A few more questions/problems #2644

DerEwige · 2023-04-21T10:10:20Z

DerEwige
Apr 21, 2023

Regarding the database:
Growing payments.sent problem:
I have the issue that my paments.sent table is growing really fast.

To prevent excessive growth of this table, I purge entries from this table manually on regular basis.

The reason for this large growth is the many rebalance attempts I do each day (100k+)
Currently I generate one invoice per rebalance attempt.
I’m currently looking into a way to reuse the same invoice multiple times, without creating conflicts in my workflow.

In the mean-time I was looking into using eclair functions to purge paments.sent instead of going through an external database connection.
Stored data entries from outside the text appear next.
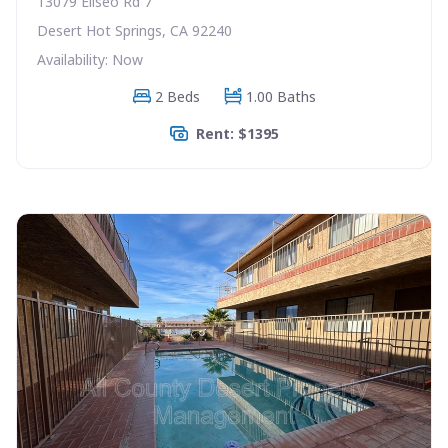
13079 Eliseo Rd 7
Desert Hot Springs, CA 92240
Availability: Now
2 Beds
1.00 Baths
Rent: $1395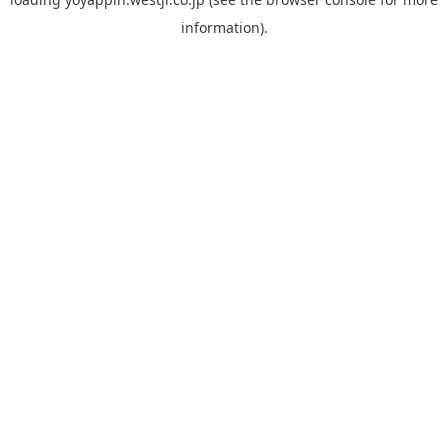
information).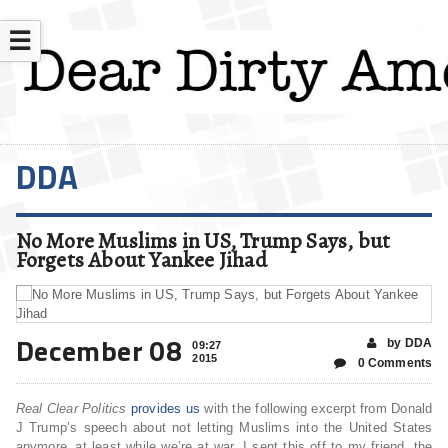
☰
DDA
No More Muslims in US, Trump Says, but
Forgets About Yankee Jihad
December 08
by DDA
09:27
2015
0 Comments
Real Clear Politics
provides us
with the following excerpt from Donald
J Trump’s speech about not letting Muslims into the United States
anymore..at least while we’re at war. I sent this off to my friend, the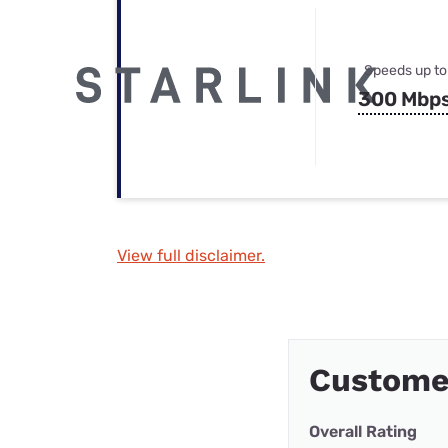
Speeds up to
300 Mbp
View full disclaimer.
Custome
Overall Rating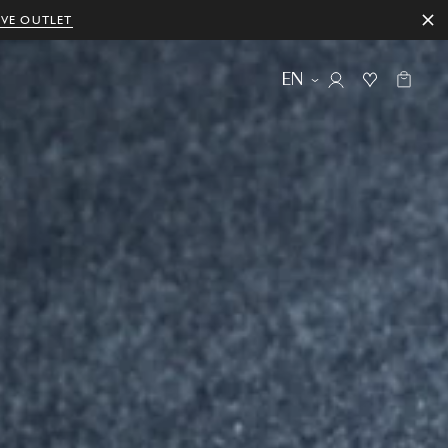
IVE OUTLET
EN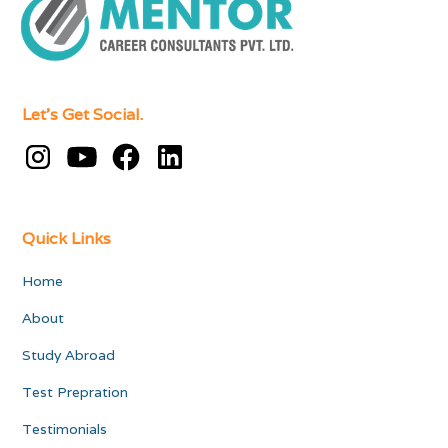
Let's Get Social.
Quick Links
Home
About
Study Abroad
Test Prepration
Testimonials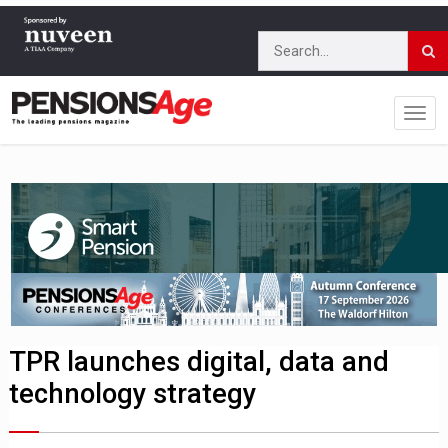
TPR launches digital, data and
technology strategy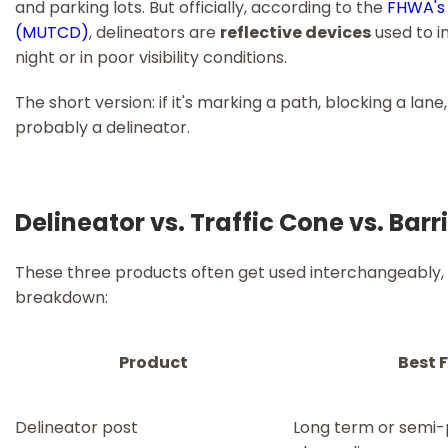
and parking lots. But officially, according to the
FHWA's 
(MUTCD)
, delineators are
reflective devices
used to i
night or in poor visibility conditions.
The short version: if it's marking a path, blocking a lane, 
probably a delineator.
Delineator vs. Traffic Cone vs. Bar
These three products often get used interchangeably, b
breakdown:
Product
Best 
Delineator post
Long term or semi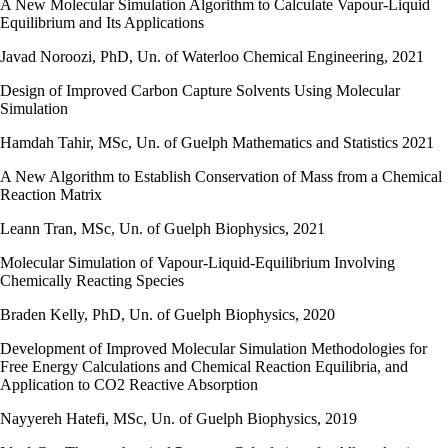
A New Molecular Simulation Algorithm to Calculate Vapour-Liquid
Equilibrium and Its Applications
Javad Noroozi, PhD, Un. of Waterloo Chemical Engineering, 2021
Design of Improved Carbon Capture Solvents Using Molecular
Simulation
Hamdah Tahir, MSc, Un. of Guelph Mathematics and Statistics 2021
A New Algorithm to Establish Conservation of Mass from a Chemical
Reaction Matrix
Leann Tran, MSc, Un. of Guelph Biophysics, 2021
Molecular Simulation of Vapour-Liquid-Equilibrium Involving
Chemically Reacting Species
Braden Kelly, PhD, Un. of Guelph Biophysics, 2020
Development of Improved Molecular Simulation Methodologies for
Free Energy Calculations and Chemical Reaction Equilibria, and
Application to CO2 Reactive Absorption
Nayyereh Hatefi, MSc, Un. of Guelph Biophysics, 2019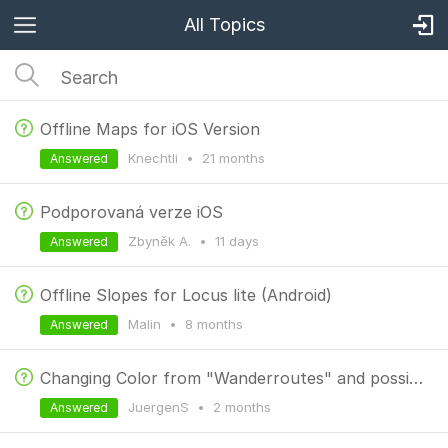
All Topics
Offline Maps for iOS Version
Knechtli
•
21 months
Answered
Podporovaná verze iOS
Zbyněk A.
•
11 days
Answered
Offline Slopes for Locus lite (Android)
Malin
•
8 months
Answered
Changing Color from "Wanderroutes" and possibility to get a clean map
JuergenS
•
2 months
Answered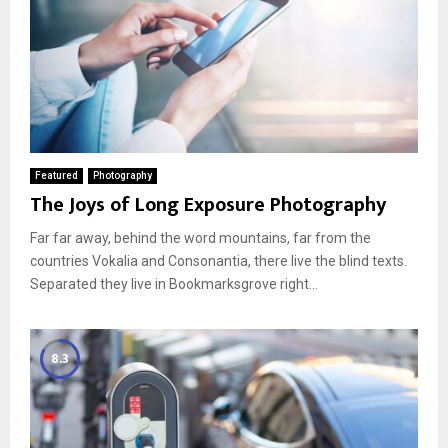
Featured
Photography
The Joys of Long Exposure Photography
Far far away, behind the word mountains, far from the
countries Vokalia and Consonantia, there live the blind texts.
Separated they live in Bookmarksgrove right...
8.3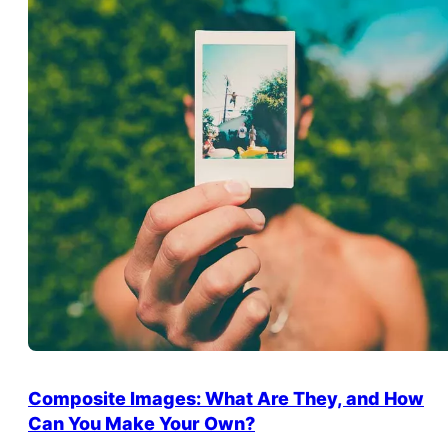
Composite Images: What Are They, and How
Can You Make Your Own?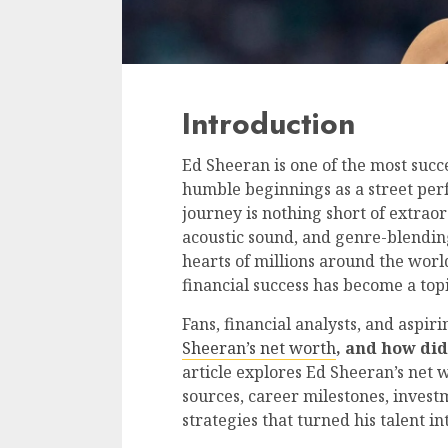
Introduction
Ed Sheeran is one of the most succ
humble beginnings as a street per
journey is nothing short of extraor
acoustic sound, and genre-blendin
hearts of millions around the worl
financial success has become a topi
Fans, financial analysts, and aspir
Sheeran’s net worth
, and how di
article explores Ed Sheeran’s net 
sources, career milestones, investm
strategies that turned his talent in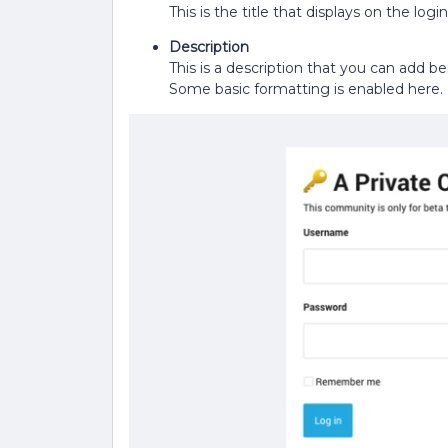
This is the title that displays on the lo
Description
This is a description that you can add b
Some basic formatting is enabled here.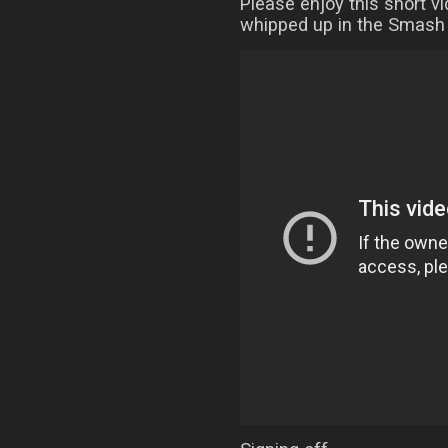
Please enjoy this short v
whipped up in the Smash 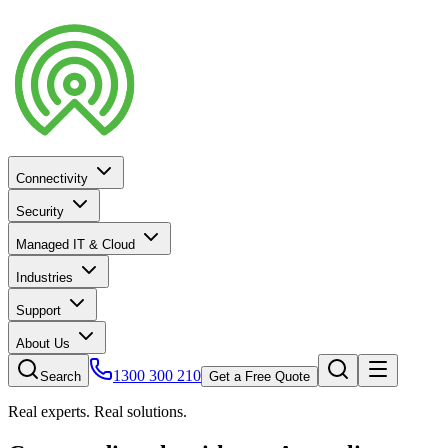
Connectivity
Security
Managed IT & Cloud
Industries
Support
About Us
1300 300 210
Search
Get a Free Quote
Real experts. Real solutions.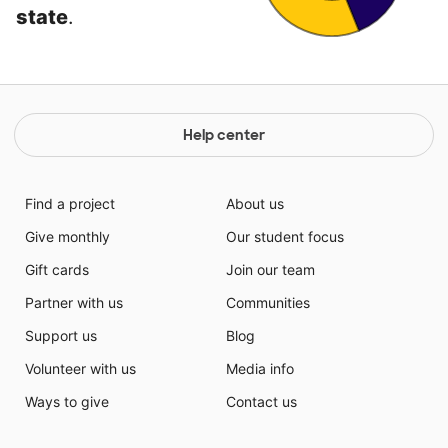
state
.
Help center
Find a project
About us
Give monthly
Our student focus
Gift cards
Join our team
Partner with us
Communities
Support us
Blog
Volunteer with us
Media info
Ways to give
Contact us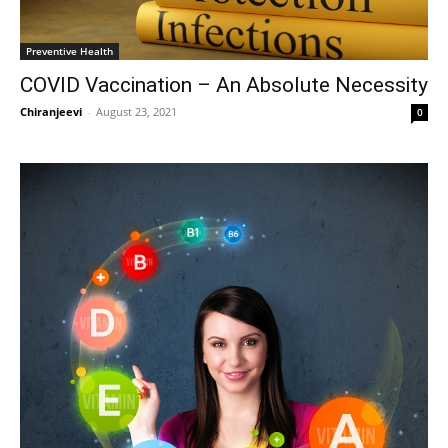
Preventive Health
COVID Vaccination – An Absolute Necessity
Chiranjeevi
-
August 23, 2021
0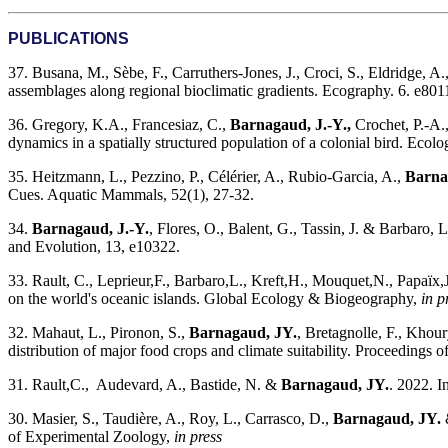
PUBLICATIONS
37. Busana, M., Sèbe, F., Carruthers-Jones, J., Croci, S., Eldridge, A
assemblages along regional bioclimatic gradients. Ecography. 6. e801
36. Gregory, K.A., Francesiaz, C.,
Barnagaud, J.-Y.,
Crochet, P.-A.,
dynamics in a spatially structured population of a colonial bird. Ecol
35. Heitzmann, L., Pezzino, P., Célérier, A., Rubio-Garcia, A.,
Barna
Cues. Aquatic Mammals, 52(1), 27-32.
34.
Barnagaud, J.-Y.
, Flores, O., Balent, G., Tassin, J. & Barbaro, 
and Evolution, 13, e10322.
33. Rault, C., Leprieur,F., Barbaro,L., Kreft,H., Mouquet,N., Papaïx,J.
on the world's oceanic islands. Global Ecology & Biogeography,
in p
32. Mahaut, L., Pironon, S.,
Barnagaud, JY.
, Bretagnolle, F., Khou
distribution of major food crops and climate suitability. Proceedings 
31. Rault,C., Audevard, A., Bastide, N. &
Barnagaud, JY.
. 2022. I
30. Masier, S., Taudière, A., Roy, L., Carrasco, D.,
Barnagaud, JY.
&
of Experimental Zoology,
in press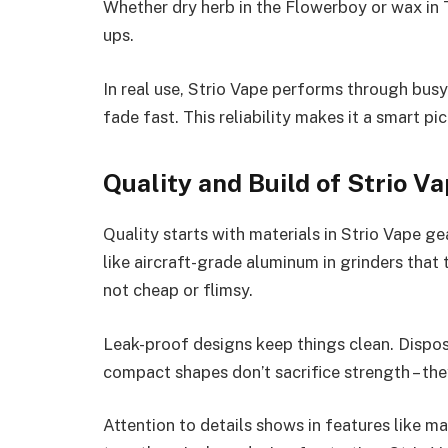
Whether dry herb in the Flowerboy or wax in 
ups.
In real use, Strio Vape performs through busy 
fade fast. This reliability makes it a smart pi
Quality and Build of Strio V
Quality starts with materials in Strio Vape gea
like aircraft-grade aluminum in grinders that 
not cheap or flimsy.
Leak-proof designs keep things clean. Dispos
compact shapes don’t sacrifice strength – the
Attention to details shows in features like m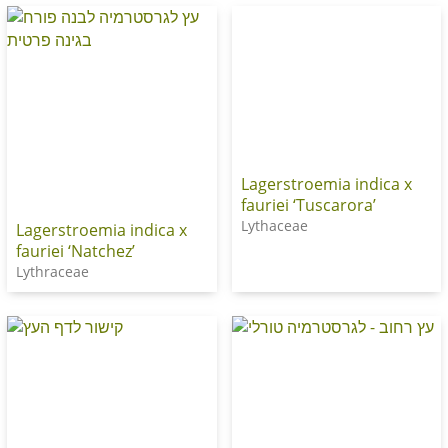
Lagerstroemia indica x
fauriei ‘Tuscarora’
Lythaceae
Lagerstroemia indica x
fauriei ‘Natchez’
Lythraceae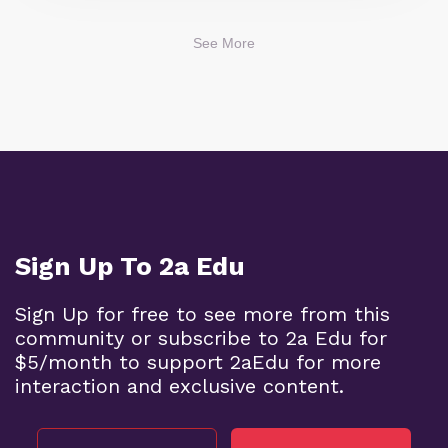
See More
Sign Up To 2a Edu
Sign Up for free to see more from this
community or subscribe to 2a Edu for
$5/month to support 2aEdu for more
interaction and exclusive content.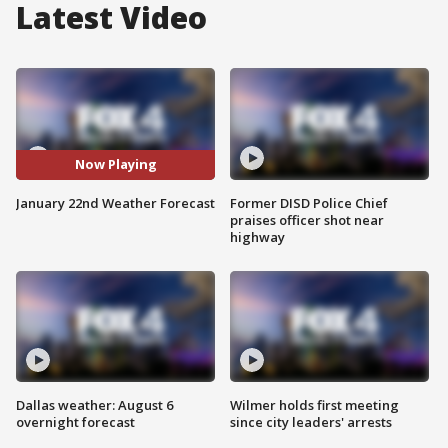
Latest Video
Now Playing
January 22nd Weather Forecast
Former DISD Police Chief
praises officer shot near
highway
Dallas weather: August 6
Wilmer holds first meeting
overnight forecast
since city leaders' arrests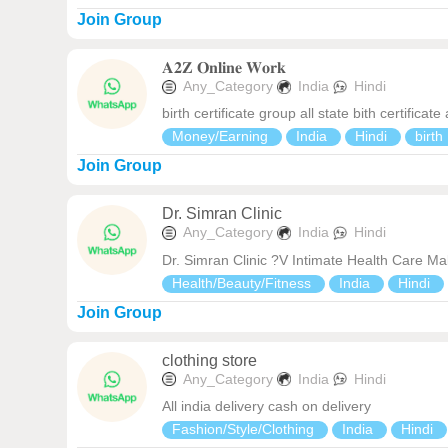
Join Group
𝐀𝟐𝐙 𝐎𝐧𝐥𝐢𝐧𝐞 𝐖𝐨𝐫𝐤
Any_Category
India
Hindi
birth certificate group all state bith certificate
Money/Earning
India
Hindi
birth
Join Group
Dr. Simran Clinic
Any_Category
India
Hindi
Dr. Simran Clinic ?V Intimate Health Care M
Health/Beauty/Fitness
India
Hindi
Join Group
clothing store
Any_Category
India
Hindi
All india delivery cash on delivery
Fashion/Style/Clothing
India
Hindi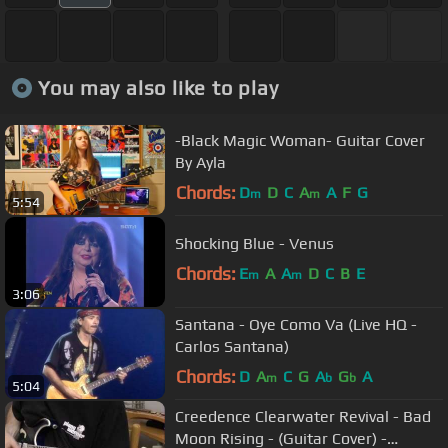
You may also like to play
-Black Magic Woman- Guitar Cover
By Ayla
Chords:
D
D
C
A
A
F
G
m
m
5:54
Shocking Blue - Venus
Chords:
E
A
A
D
C
B
E
m
m
3:06
Santana - Oye Como Va (Live HQ -
Carlos Santana)
Chords:
D
A
C
G
A
G
A
m
b
b
5:04
Creedence Clearwater Revival - Bad
Moon Rising - (Guitar Cover) -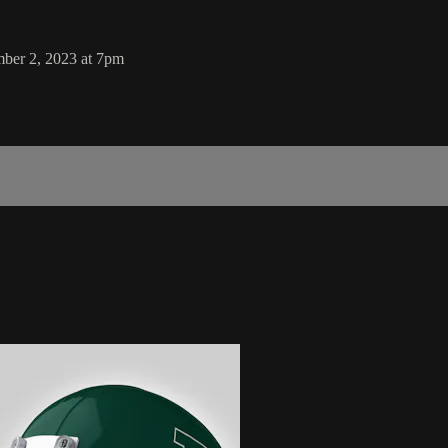
mber 2, 2023 at 7pm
When looking at the file PgPaymentsDb.scala I did not see any function to remove entries from paments.sent only from payments.received.
Did I miss anything?

Growing audit.channel_errors:

My audit.channel_errors table has grown a lot ( I believe it increased more since 0.8 was relese)

My first question: Can I purge entries from this table, that I no longer need?

Now to my 2nd question. What might be the reason for my many “ExpiryTooBig” errors?
I believe this has to do with the way findroutebetweennodes works.
Everytime I want to crate a circular route for rebalances I have to use findroutebetweennodes and then add one hop to close the loop.
(as per this document https://github.com/ACINQ/eclair/blob/master/docs/CircularRebalancing.md)

There is currently no option to define max expiry when using findroutebetweennodes, so adding one hop might exeed the maximum.
I also suspect that these settings might add to the problem:

recipient-final-expiry {
  min-delta = 150 // minimum value to add to the current block height
  max-delta = 350 // maximum value to add to the current block height
}

maybe this is worth investigating?

akka.tell to Router.scala (FSM) with default buffer size = potential disaster?

I encountered some weird behaviour on my node lately, that mainly manifested itself in 2 ways
1.) The CPU load was massively increasing over time
2.) Channels that recently failed channels that should be excluded were still being used and only excluded after several seconds

After a lot of digging I believe I found the issue.
Router.scala implements an akka FSM that handles incoming events in a single thread.
Other classes use akka.tell to send those events to the Router.
Tell is “fire and forget” meaning the sender does not know when or even if the message was processed.
On the Router there is a buffer to receive those events (I believe as I have not found any config it is a default buffer with 1000 event size)

As I have been sending 10’000s of events to the router in burst every few hours. I think I overloaded the buffer, which lead to delays or even drops of events. (not only my events but eclair internal events)

After this analysis I’ve changed how the events are created and send out.
I reduced the number of events sent (by about 80%) per burst and added a small delay between each event.
This seems to have solved my issues.

But it made me wonder if this might be bottle neck per design?
Having the Router handling so many different kind of events in a single threaded FSM?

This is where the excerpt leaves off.